To those that claim "dealing with dates is not easy", a really simple unit test would have caught that bug - like feeding the function integers from 1 to 1000 and testing that it did not crash for any of them. Bonus points for testing that it returned something sensible each time.

Sadly, this code probably wasn't unit tested at all.


The lookup table solution in the comments seems sane enough, Always nicer to do lookups than loops. You could improve on it by pretty much runlength encoding the table. Instead of storing 0,0,0,0 just store the number of 0s, although then you might need to iterate instead of simple lookup which would negate the point of using a lookup.

Also seems like most RTC chips I've worked with store the year,date,month as BCD or similar, and deal with the rollovers as they occur, on the chip. Only Storing days since 1980 seems like a lot more work in software.

I do think it's quite right to put the blame squarely at MS for this though, a simple code review, or a quick test plan would have picked it up easily.


Except that the code that caused it was written by Freescale.

http://www.seoegghead.com/blog/seo/the-zune-lie-y2k9-bug-is-...


Why is that relevant?

You don't just blindly trust a supplier without testing anything do you.

Users don't care who wrote the code, it was an MS product, and MS should have ensured it worked, by testing it. They did not. Hell, just give it to an intern and get him to set the clock on it to key problem corner case dates.

If a supplier gives VW some faulty tyres to put on a car, and the car blows up, the buck still stops at VW, it's their responsibility to ensure their product works, including anything it relies on.

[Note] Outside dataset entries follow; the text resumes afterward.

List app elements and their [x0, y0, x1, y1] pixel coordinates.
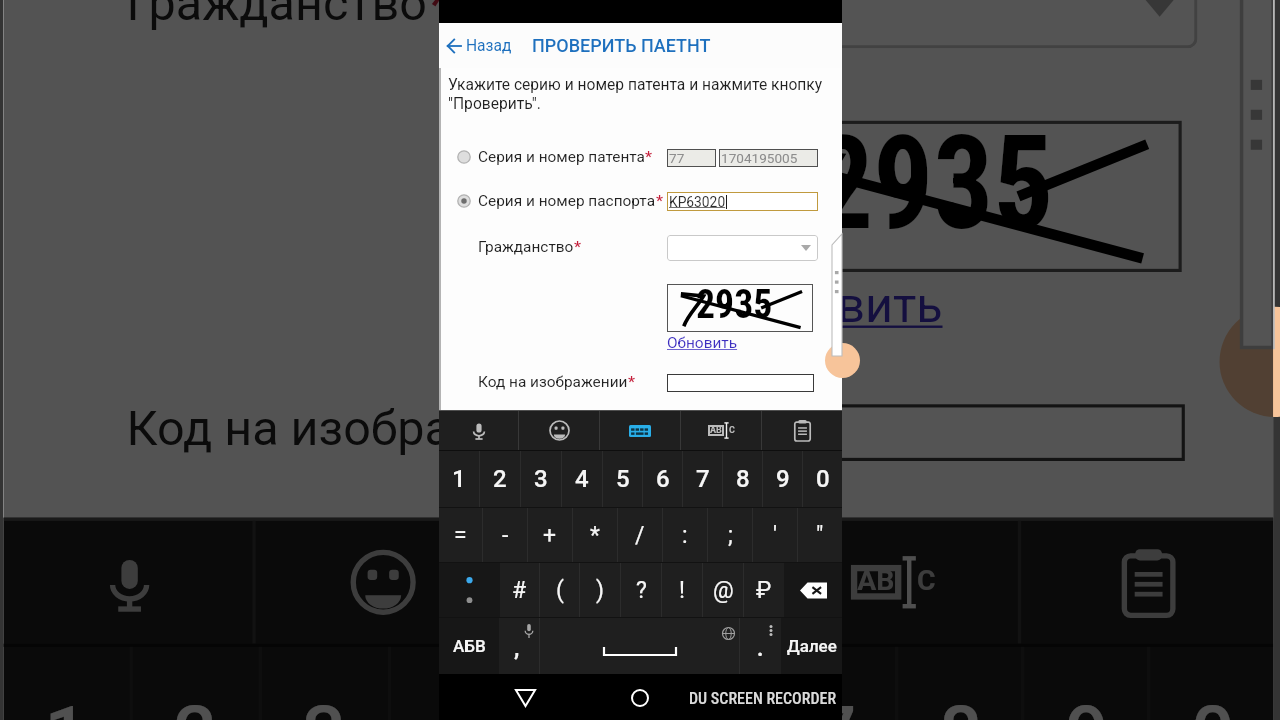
button[interactable]: Код на изображении	[126, 401, 621, 458]
button[interactable]: Код на изображении	[478, 373, 635, 391]
button[interactable]: Emoji	[519, 411, 599, 450]
button[interactable]: ₽	[744, 563, 784, 617]
button[interactable]: 6	[646, 647, 769, 720]
button[interactable]: 4	[562, 451, 602, 507]
button[interactable]: =	[439, 508, 482, 562]
button[interactable]: Код на изображении	[667, 374, 814, 392]
button[interactable]: 2	[480, 451, 520, 507]
staticText: 1704195005	[721, 150, 798, 166]
staticText: -	[502, 522, 509, 549]
button[interactable]: Далее	[781, 618, 842, 674]
button[interactable]: (	[540, 563, 579, 617]
button[interactable]: Voice input	[4, 521, 252, 644]
staticText: 3	[303, 691, 347, 720]
button[interactable]: АБВ	[439, 618, 499, 674]
button[interactable]: Гражданство	[126, 0, 451, 33]
button[interactable]: Select text	[681, 411, 761, 450]
button[interactable]: Обновить	[722, 278, 946, 335]
staticText: /	[635, 522, 645, 549]
staticText: Назад	[466, 37, 512, 55]
button[interactable]: 9	[1024, 647, 1147, 720]
button[interactable]: Keyboard	[511, 521, 763, 644]
staticText: *	[590, 522, 600, 549]
staticText: 4	[575, 465, 589, 493]
button[interactable]: *	[573, 508, 617, 562]
button[interactable]: 7	[683, 451, 722, 507]
button[interactable]: 5	[520, 647, 643, 720]
button[interactable]: 1	[4, 647, 130, 720]
button[interactable]: 3	[521, 451, 561, 507]
button[interactable]: 8	[898, 647, 1021, 720]
staticText: Серия и номер паспорта	[478, 192, 656, 210]
button[interactable]: More symbols	[439, 563, 500, 617]
button[interactable]: Emoji	[256, 521, 508, 644]
button[interactable]: Voice input	[439, 411, 518, 450]
button[interactable]: Серия и номер паспорта	[478, 192, 663, 210]
button[interactable]: @	[703, 563, 743, 617]
button[interactable]: Home	[620, 674, 660, 720]
staticText: '	[773, 522, 778, 549]
button[interactable]: Серия и номер паспорта	[457, 194, 471, 208]
staticText: +	[543, 522, 557, 549]
button[interactable]: 8	[723, 451, 762, 507]
staticText: 2	[493, 465, 507, 493]
button[interactable]: Space	[540, 618, 739, 674]
button[interactable]: 9	[763, 451, 802, 507]
button[interactable]: )	[580, 563, 620, 617]
staticText: 6	[687, 691, 731, 720]
staticText: .	[757, 636, 764, 662]
button[interactable]: Clipboard	[762, 411, 842, 450]
staticText: DU SCREEN RECORDER	[689, 689, 837, 708]
button[interactable]: Гражданство	[722, 0, 1197, 48]
staticText: "	[816, 522, 824, 549]
button[interactable]: '	[753, 508, 797, 562]
button[interactable]: Назад	[439, 29, 518, 63]
button[interactable]: Обновить	[667, 334, 738, 352]
button[interactable]: KP63020	[667, 192, 818, 211]
button[interactable]: -	[483, 508, 527, 562]
staticText: Серия и номер патента	[478, 148, 645, 166]
button[interactable]: ;	[708, 508, 752, 562]
button[interactable]: 5	[603, 451, 642, 507]
button[interactable]: Period	[740, 618, 781, 674]
button[interactable]: "	[798, 508, 842, 562]
button[interactable]: ?	[621, 563, 661, 617]
button[interactable]: Гражданство	[478, 238, 581, 256]
button[interactable]: Код на изображении	[722, 404, 1185, 461]
button[interactable]: Серия и номер патента	[457, 150, 471, 164]
button[interactable]: :	[663, 508, 707, 562]
button[interactable]: Гражданство	[667, 235, 818, 261]
staticText: AB	[857, 565, 895, 600]
staticText: Укажите серию и номер патента и нажмите …	[448, 76, 823, 112]
staticText: *	[574, 238, 581, 256]
button[interactable]: Backspace	[784, 563, 842, 617]
staticText: 0	[816, 465, 830, 493]
button[interactable]: 6	[643, 451, 682, 507]
staticText: C	[917, 565, 936, 600]
staticText: ₽	[756, 577, 772, 604]
button[interactable]: 4	[391, 647, 517, 720]
button[interactable]: Back	[505, 674, 545, 720]
button[interactable]: #	[500, 563, 539, 617]
staticText: 8	[736, 465, 750, 493]
button[interactable]: Keyboard	[600, 411, 680, 450]
button[interactable]: Серия и номер патента	[478, 148, 652, 166]
button[interactable]: 7	[772, 647, 895, 720]
staticText: *	[599, 401, 621, 458]
button[interactable]: 0	[1150, 647, 1273, 720]
button[interactable]: +	[528, 508, 572, 562]
button[interactable]: 0	[803, 451, 842, 507]
button[interactable]: 3	[262, 647, 388, 720]
staticText: *	[628, 373, 635, 391]
button[interactable]: /	[618, 508, 662, 562]
staticText: *	[656, 192, 663, 210]
button[interactable]: Select text	[766, 521, 1018, 644]
button[interactable]: 1	[439, 451, 479, 507]
button[interactable]: 2	[133, 647, 259, 720]
button[interactable]: Comma	[499, 618, 539, 674]
staticText: ?	[636, 577, 647, 604]
button[interactable]: !	[662, 563, 702, 617]
staticText: C	[729, 425, 735, 436]
button[interactable]: Clipboard	[1021, 521, 1273, 644]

It's easy to say "Hell, just give it to an intern and get him to set the clock on it to key problem corner case dates." in hindsight when you know there was a bug with dates. That's not really useful.

I'd be willing to bet Microsoft did all sorts of testing. The fact that there haven't been any other substantial bugs would indicate that.

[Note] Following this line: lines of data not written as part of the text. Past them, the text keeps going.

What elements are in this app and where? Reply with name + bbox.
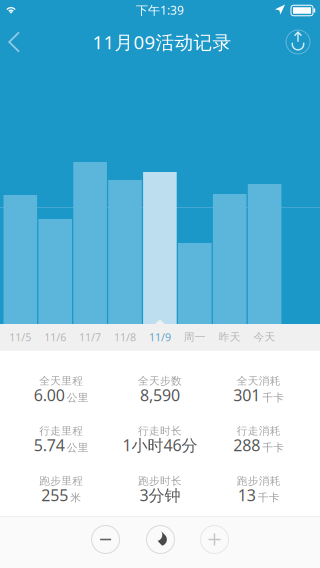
staticText: 行走消耗 bbox=[237, 424, 281, 438]
staticText: 255 bbox=[41, 484, 68, 506]
staticText: 周一 bbox=[184, 330, 206, 344]
staticText: 全天里程 bbox=[39, 374, 83, 388]
staticText: 5.74 bbox=[34, 434, 65, 456]
button[interactable]: 昨天 bbox=[213, 324, 246, 350]
button[interactable]: 11/7 bbox=[73, 324, 107, 350]
staticText: 跑步消耗 bbox=[237, 474, 281, 488]
button[interactable]: 11/8 bbox=[108, 324, 142, 350]
staticText: 1小时46分 bbox=[122, 434, 198, 456]
staticText: 11/5 bbox=[9, 330, 31, 344]
button[interactable]: 11/5 bbox=[4, 324, 37, 350]
staticText: 行走里程 bbox=[39, 424, 83, 438]
staticText: 千卡 bbox=[262, 441, 284, 454]
button[interactable]: Share bbox=[283, 20, 313, 64]
staticText: 今天 bbox=[254, 330, 276, 344]
staticText: 全天步数 bbox=[138, 374, 182, 388]
staticText: 11/8 bbox=[114, 330, 136, 344]
button[interactable]: 周一 bbox=[178, 324, 212, 350]
staticText: 下午1:39 bbox=[136, 2, 184, 18]
staticText: 行走时长 bbox=[138, 424, 182, 438]
staticText: 11/6 bbox=[44, 330, 66, 344]
button[interactable]: 今天 bbox=[248, 324, 281, 350]
staticText: 全天消耗 bbox=[237, 374, 281, 388]
button[interactable]: 11/6 bbox=[38, 324, 72, 350]
staticText: 千卡 bbox=[262, 391, 284, 404]
staticText: 公里 bbox=[67, 441, 89, 454]
staticText: 288 bbox=[233, 434, 260, 456]
staticText: 11/7 bbox=[79, 330, 101, 344]
staticText: 6.00 bbox=[34, 384, 65, 406]
button[interactable]: Sleep mode bbox=[146, 526, 174, 554]
staticText: 跑步里程 bbox=[39, 474, 83, 488]
staticText: 千卡 bbox=[258, 491, 280, 504]
staticText: 昨天 bbox=[219, 330, 241, 344]
staticText: 3分钟 bbox=[140, 484, 180, 506]
staticText: 301 bbox=[233, 384, 260, 406]
staticText: 米 bbox=[70, 491, 81, 504]
staticText: 跑步时长 bbox=[138, 474, 182, 488]
staticText: 11/9 bbox=[149, 330, 171, 344]
button[interactable]: Back bbox=[0, 20, 28, 64]
staticText: 公里 bbox=[67, 391, 89, 404]
staticText: 13 bbox=[238, 484, 256, 506]
button[interactable]: Increase bbox=[200, 526, 228, 554]
staticText: 11月09活动记录 bbox=[92, 30, 232, 54]
button[interactable]: Decrease bbox=[92, 526, 120, 554]
staticText: 8,590 bbox=[140, 384, 180, 406]
button[interactable]: 11/9 bbox=[143, 324, 177, 350]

"And I think the main lesson from this incident is not the usual refrain that Microsoft is lame. Rather it’s the even more commonplace observation that software is hard."

Pointing out how you could have caught a bug after you know what the bug is is not hard.

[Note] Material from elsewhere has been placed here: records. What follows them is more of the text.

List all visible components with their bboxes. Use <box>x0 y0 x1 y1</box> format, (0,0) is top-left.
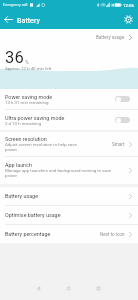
button[interactable]: Screen resolution <box>0 132 138 156</box>
button[interactable]: Back <box>0 10 17 29</box>
staticText: Emergency call <box>3 3 28 7</box>
staticText: Battery usage <box>96 35 125 40</box>
button[interactable]: Battery usage <box>0 31 138 44</box>
staticText: Battery percentage <box>5 231 100 237</box>
staticText: 2 d 10 h remaining <box>5 121 42 126</box>
button[interactable]: Recent apps <box>83 277 113 300</box>
staticText: Screen resolution <box>5 136 47 142</box>
staticText: 13 h 31 min remaining <box>5 100 49 105</box>
button[interactable]: Back <box>23 277 53 300</box>
staticText: 12:06 <box>123 3 134 8</box>
button[interactable]: Ultra power saving mode <box>0 110 138 130</box>
staticText: Power saving mode <box>5 94 53 100</box>
staticText: Next to icon <box>100 232 125 237</box>
button[interactable]: Settings <box>119 10 138 29</box>
staticText: Smart <box>112 142 125 147</box>
button[interactable]: Battery percentage <box>0 225 138 243</box>
staticText: % <box>25 59 29 65</box>
button[interactable]: Power saving mode <box>0 89 138 109</box>
staticText: Battery <box>17 16 40 24</box>
staticText: Approx. 12 h 40 min left <box>5 66 52 71</box>
staticText: Battery usage <box>5 193 129 199</box>
button[interactable]: App launch <box>0 157 138 184</box>
button[interactable]: Optimise battery usage <box>0 206 138 224</box>
staticText: Adjust screen resolution to help save po… <box>5 142 79 153</box>
staticText: Optimise battery usage <box>5 212 129 218</box>
staticText: Ultra power saving mode <box>5 115 65 121</box>
staticText: App launch <box>5 162 32 168</box>
staticText: Manage app launches and background runni… <box>5 168 119 179</box>
staticText: 36 <box>5 48 25 67</box>
button[interactable]: Battery usage <box>0 187 138 205</box>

Come on now. Date bugs are very common. In the area of date bugs, leap year, rollover case bugs etc are very common.

It's extremely simple to just check the startup procedure, and make sure that nothing can go terribly wrong. Look for possible infinite loops, stack overflows, erroneous jumps etc standard testing stuff.

I discovered a date rollover bug in windows 98, which got some press at the time (Day after it released, I was working at a y2k company). This one wasn't quite as bad, just turned out that if you startup your windows 98 PC at a little before midnight (On any day), it messes up the date and thinks its the wrong day.

I'm sure there are other companies that don't test things properly, but excusing it isn't helpful.

Heck why didn't microsoft just write the code themselves instead of relying on someone else for that? It's pretty simple code.

Keep excusing them if you like, but it's just sloppy. I'd be amazed if something like that happened to the iPod, because Apple are anal about having complete control of everything, and it shows.


I think your fanboyism has wiped your long term memory to DoD specifications. They've had tons of bugs in their iPod/iPhone line. Remember the launch of the 3G? Mainstream magazines covered that fiasco.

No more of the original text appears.